Nunca existiu uma definição realmente consensual sobre o que um documentário pode ou deve ser, e as recentes experimentações que o género tem conhecido apenas ajudaram a aumentar a base da discussão à volta dessa definição. Desde que Robert Flaherty encenou a construção de um iglu várias vezes para apanhar os melhores ângulos dessa recriação em Nanook of the North (Nanuk, o Esquimó, 1922), que a discussão passa quase sempre pela complicada associação do documentário a alguma expectativa de correspondência com a verdade por parte do espectador.
Mesmo considerando a utilização de documentos (visuais, literários, etc) como um ponto de partida comum, não faltam diferentes abordagens sobre o que um documentário pode ser. Desde o estilo de testemunha invisível de Frederick Wiseman (direct cinema) às recriações encenadas de partes de uma história de Jean Rouch (cinéma verité), ou até à utilização de actores não profissionais para dar corpo a uma história imaginada mas representativa da realidade, como fez Lionel Rogosin, a interpretação da verdade multiplica-se. Num género com diversos e variados subgéneros, os limites da classificação do que é um documentário, que passam também pela fronteira entre o real e a ficção, são continuamente explorados. Stories We Tell (Histórias que Contamos, 2012) é um exemplo recente dessas permutações, ao confundir deliberadamente uma visão pessoal com a objectividade, onde Sarah Polley transforma um documentário em algo íntimo e simultaneamente universal.
A história parece simples. A mãe de Sarah Polley morreu quando esta tinha apenas 11 anos, e as memórias de Polley da mãe são escassas. A maior parte dessas memórias resiste através das histórias que os seus familiares lhe contam, e em particular o seu pai (Michael), com quem Polley mantém uma relação próxima. Polley entrevista o pai para o filme mas vai além disso, ao filmar uma narração do pai sobre os acontecimentos, que funciona como uma linha narrativa para as imagens. Ao longo do filme Polley regista também entrevistas com membros da sua família alargada, como os irmãos saídos do primeiro casamento da sua mãe, com depoimentos que vão compondo um retrato emocional e afectivo. Ficamos a conhecer os problemas do casamento dos pais de Polley, a depressão da mãe e o afastamento em relação ao marido e, quando surge um outro homem que pode ter tido uma relação com a mãe de Polley e que pode na verdade ter sido o seu pai biológico, o mistério adensa-se.

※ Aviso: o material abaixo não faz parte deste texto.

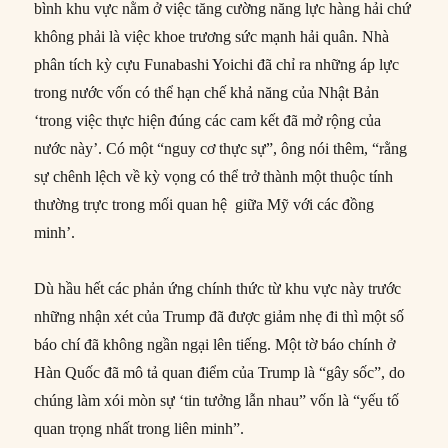
bình khu vực nằm ở việc tăng cường năng lực hàng hải chứ
không phải là việc khoe trương sức mạnh hải quân. Nhà
phân tích kỳ cựu Funabashi Yoichi đã chỉ ra những áp lực
trong nước vốn có thể hạn chế khả năng của Nhật Bản
‘trong việc thực hiện đúng các cam kết đã mở rộng của
nước này’. Có một “nguy cơ thực sự”, ông nói thêm, “rằng
sự chênh lệch về kỳ vọng có thể trở thành một thuộc tính
thường trực trong mối quan hệ giữa Mỹ với các đồng
minh’.
Dù hầu hết các phản ứng chính thức từ khu vực này trước
những nhận xét của Trump đã được giảm nhẹ đi thì một số
báo chí đã không ngần ngại lên tiếng. Một tờ báo chính ở
Hàn Quốc đã mô tả quan điểm của Trump là “gây sốc”, do
chúng làm xói mòn sự ‘tin tưởng lẫn nhau” vốn là “yếu tố
quan trọng nhất trong liên minh”.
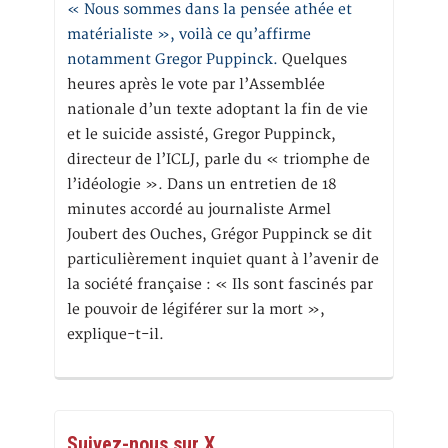
« Nous sommes dans la pensée athée et
matérialiste », voilà ce qu’affirme
notamment Gregor Puppinck.
Quelques
heures après le vote par l’Assemblée
nationale d’un texte adoptant la fin de vie
et le suicide assisté, Gregor Puppinck,
directeur de l’ICLJ, parle du « triomphe de
l’idéologie ». Dans un entretien de 18
minutes accordé au journaliste Armel
Joubert des Ouches, Grégor Puppinck se dit
particulièrement inquiet quant à l’avenir de
la société française : « Ils sont fascinés par
le pouvoir de légiférer sur la mort »,
explique-t-il.
Suivez-nous sur X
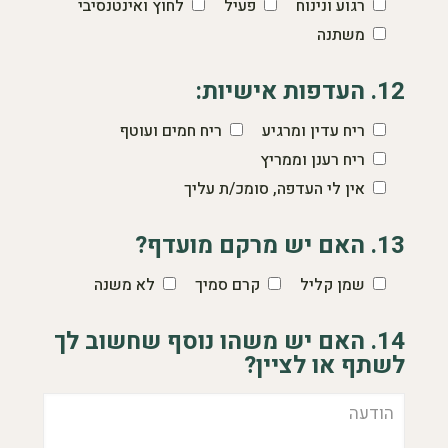
רגוע ונינוח
פעיל
לחוץ ואינטנסיבי
משתנה
12. העדפות אישיות:
ריח עדין ומרגיע
ריח חמים ועוטף
ריח רענן וממריץ
אין לי העדפה, סומכ/ת עליך
13. האם יש מרקם מועדף?
שמן קליל
קרם סמיך
לא משנה
14. האם יש משהו נוסף שחשוב לך
לשתף או לציין?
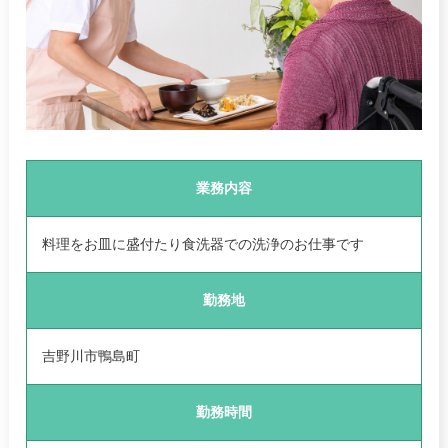
業務内容
料理をお皿に盛付たり食洗器での洗浄のお仕事です
勤務地
吉野川市鴨島町
勤務時間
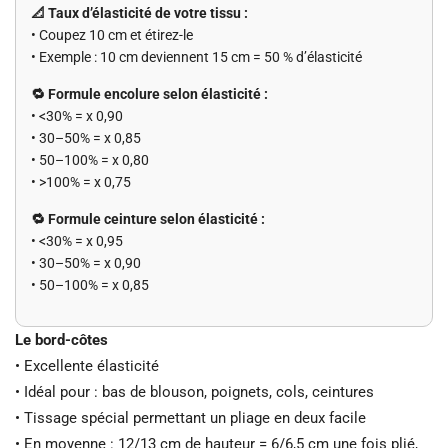
📐 Taux d’élasticité de votre tissu :
• Coupez 10 cm et étirez-le
• Exemple : 10 cm deviennent 15 cm = 50 % d’élasticité
🔁 Formule encolure selon élasticité :
• <30% = x 0,90
• 30–50% = x 0,85
• 50–100% = x 0,80
• >100% = x 0,75
🔁 Formule ceinture selon élasticité :
• <30% = x 0,95
• 30–50% = x 0,90
• 50–100% = x 0,85
Le bord-côtes
• Excellente élasticité
• Idéal pour : bas de blouson, poignets, cols, ceintures
• Tissage spécial permettant un pliage en deux facile
• En moyenne : 12/13 cm de hauteur = 6/6,5 cm une fois plié,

Se a história parece verdade, mesmo com as suas enésimas variações, a forma como Polley conta essa história é tudo menos simples, porque ilude-nos com uma representação dos eventos.
Polley utiliza também algumas imagens de arquivo, de home movies para ilustrar as palavras que ouvimos. Se estas gravações parecem ser por vezes demasiado fortuitas e oportunas, por capturarem momentos-chave, como uma discussão entre os pais ou um encontro num bar, não temos razão para duvidar da sua veracidade. Polley começa no entanto o filme logo a desarmar o dispositivo das entrevistas, a mostrar a sua encenação, como a preparação das “testemunhas”, com o microfone a surgir no enquadramento, ou a própria Polley filmada atrás da câmara. Porém, é apenas quando perto do fim é revelado que as imagens caseiras eram afinal encenações falsas com recursos a actores, que o filma ganha outra dimensão. Se a história parece verdade, mesmo com as suas enésimas variações, a forma como Polley conta essa história é tudo menos simples, porque ilude-nos com uma representação dos eventos. É como se a realizadora acreditasse que necessitamos dessa encenação para ficar mais perto da história e, principalmente, como se ela própria tivesse necessidade de capturar uma memória visual da mãe que fugiu, que evaporou-se.
Sobre esta questão, considere-se Er shi si cheng ji (24 City, 2008) de Jia Zhangke. Filmado como um documentário, com imagens de arquivo e depoimentos das pessoas envolvidas, conta a história de uma cidade chinesa onde uma fábrica contribuiu para o florescimento da população local, e que agora ao ser encerrada sinaliza o declínio dessa cidade e do futuro dos seus habitantes. Zhangke mostra-nos as histórias das vidas difíceis de alguns trabalhadores, com depoimentos e imagens da cidade antes e agora. Só quando reconhecemos um desses trabalhadores como um actor profissional é que o filme revela-se como um artifício, uma história falsa filmada como verdadeira, mas que sendo falsa podia bem ser verdadeira, porque corresponde a uma realidade que acreditamos ser possível: quando uma mãe conta como foi separada do seu bebé durante uma viagem, acreditamos porque assumimos que podia ter acontecido naquelas circunstâncias. Polley e Zhangke parecem defender que os documentários não têm necessariamente que ter uma ligação obrigatória ou imediata com a verdade: podem usar imagens reais para construir uma narrativa imaginada, mas também podem ser construídos a partir de imagens encenadas para contar uma história real. O que é necessário é que o resultado assemelhe-se à realidade que conhecemos, que pareça verdade – e aí o que está em causa é a nossa percepção da realidade, formada através dos media, das notícias, das imagens que encontramos. Afinal, basta que a realidade presente num documentário seja verossímil para o espectador, mesmo que longe de uma verdade objectiva.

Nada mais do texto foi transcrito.